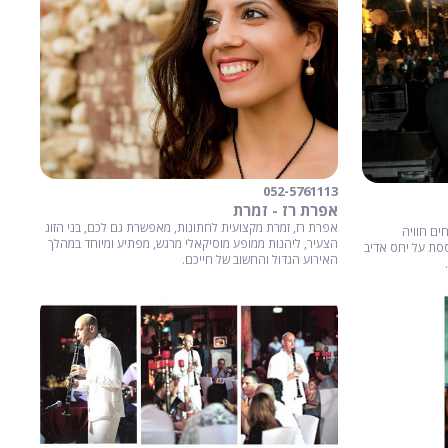
052-5761113
אפרת רז - זמרת
אפרת רז, זמרת מקצועית לחתונות, מאפשרת גם לכם, בני הזוג
ים חוויה
הצעיר, ליהנות ממופע מוסיקאלי מרגש, מפתיע ומיוחד במהלך
ססת על יחס אדיב
האירוע הגדול והחשוב של חייכם.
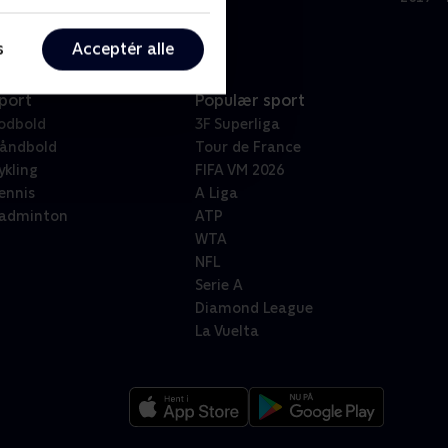
s
Acceptér alle
port
Populær sport
odbold
3F Superliga
åndbold
Tour de France
ykling
FIFA VM 2026
ennis
A Liga
adminton
ATP
WTA
NFL
Serie A
Diamond League
La Vuelta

────────

Exactly repeat the data above; the pictures do not belong in your copy.

052-5761113
אפרת רז - זמרת
אפרת רז, זמרת מקצועית לחתונות, מאפשרת גם לכם, בני הזוג
ים חוויה
הצעיר, ליהנות ממופע מוסיקאלי מרגש, מפתיע ומיוחד במהלך
ססת על יחס אדיב
האירוע הגדול והחשוב של חייכם.
s
Acceptér alle
port
Populær sport
odbold
3F Superliga
åndbold
Tour de France
ykling
FIFA VM 2026
ennis
A Liga
adminton
ATP
WTA
NFL
Serie A
Diamond League
La Vuelta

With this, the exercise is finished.